I always had this thing of taking inteligence personal since i was a kid , and i really worked at myself with becoming more smart until that i really proved it , i succeeded the most difficult iq test and the hardest math test in isreal , even though im introvert but im really good at debating or speaking on social events or infront of people and im good at giving specifc points or convincing others at debate .

But on the other hand i take it seriously but in a toxic way , that i cant take or handle the jokes about it , some few times i made something accidental and a friend called me dumb as a joke , but i took it personal that i thought about it all day long but i hated it when they dont even know me and call me that , i just try to convience them wrong.

I really get botherd by it but i try to tell myself that its just a useless word and it doesnt mean anything but i cant help it..

4 comments
  1. I definitely don’t think it means you’re dumb, the takeaway I have is your friend isn’t nice!

    Even if he’s calling you dumb as a “joke,” then I guess you could just call him rude and obnoxious and a joke too, right? All in good fun!

  2. Its really hard to be able to joke about yourself. It took me forever to learn how to. I was listening to an episode of the art of charm (a self help podcast) when Everything clicked.

    Its really hard to be able to joke about yourself. It took me forever to learn how to. I was listening to an episode of the art of charm (a self-help podcast) when Everything clicked. the story was of a boyfriend and girlfriend visiting a college friend that was a female transitioning to male. The friend threw a little BBQ and he ate a lot and was a little chubby, chubbier than he was in college.
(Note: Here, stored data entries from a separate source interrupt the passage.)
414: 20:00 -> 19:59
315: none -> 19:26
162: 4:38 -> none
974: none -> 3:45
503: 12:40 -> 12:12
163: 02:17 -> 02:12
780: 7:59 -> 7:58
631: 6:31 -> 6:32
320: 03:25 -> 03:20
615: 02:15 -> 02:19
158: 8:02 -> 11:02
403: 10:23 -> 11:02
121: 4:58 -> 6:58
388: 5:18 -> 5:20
The boyfriend called him chubby a couple of times saying things like “hey chubby can you get me another burger.” On the ride home, the girlfriend told off the boyfriend saying he is transitioning and it’s really hard, why are you making fun of him? The boyfriend responded: I wanted him to feel like one of the guys, and that’s how he is with all of his male friends and he needs to get used to it.
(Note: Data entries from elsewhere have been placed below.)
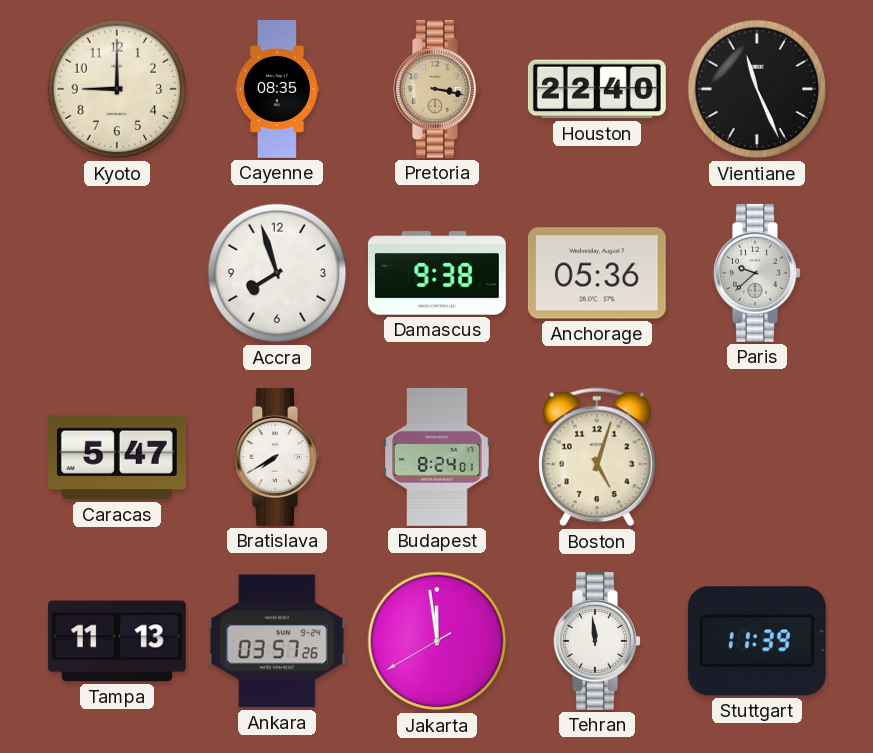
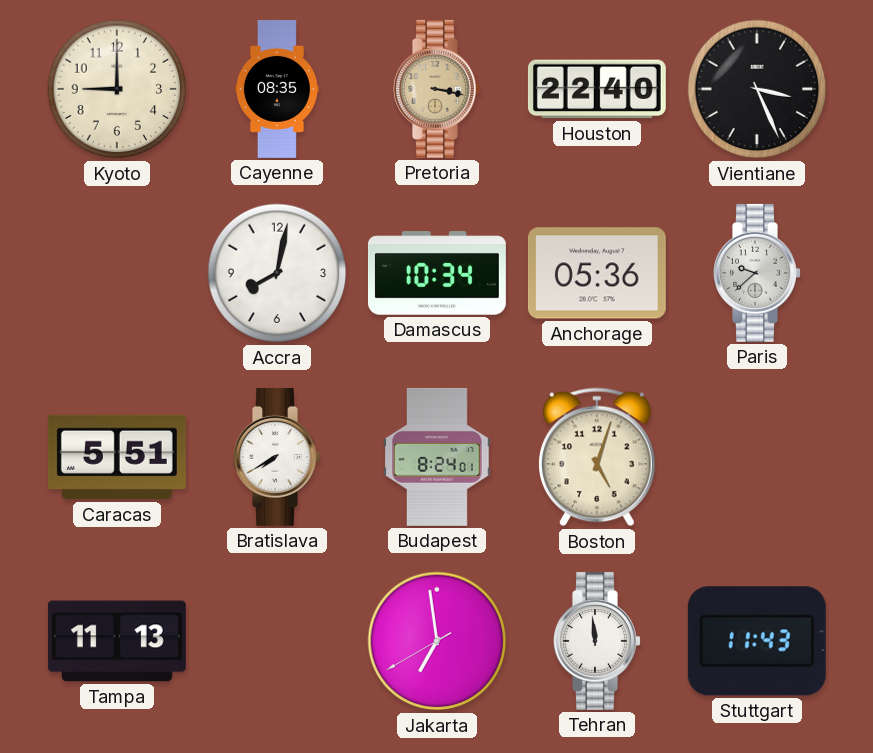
Vientiane: 11:26 -> 3:26
Accra: 7:57 -> 8:02
Damascus: 9:38 -> 10:34
Caracas: 5:47 -> 5:51
Ankara: 03:57 -> none
Jakarta: 11:58 -> 6:58
Stuttgart: 11:39 -> 11:43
    Guys will always make fun of one another, If my friends stop I know that they are pissed at me.

  3. Proving that you are not dumb so people accept you as intelligent or no one should ever know you are … so you can do some bomb ass shit … because nobody is expecting from you 🤔 which one is better ?

  4. Well… we all have our flaws and our buttons that other people can press. Most people probably have this button, even if yours is especially intense.

    At least it has done you a lot of good, as it has motivated you to prove yourself and accomplish things.

    Sometimes if we think back to what caused the complex, and resolve our feelings even partially around that earlier situation, it decreases the power of the complex in the present.

    You can also find a motto that counteracts your complex to repeat to yourself when that button gets pressed. It should be something that can be soothing. All I can think of is “I know that I am intelligent and I have already proven it, I can relax about this.” Do that at the same time as you take care to relax your muscles, breathe more slowly and deeply, etc.

    Once you decrease the power of the complex enough, you may sometimes need to establish a boundary if your friend is overly rude to you. But when you’re feeling extremely agitated with hidden feelings, it’s very difficult to do that in an appropriate way.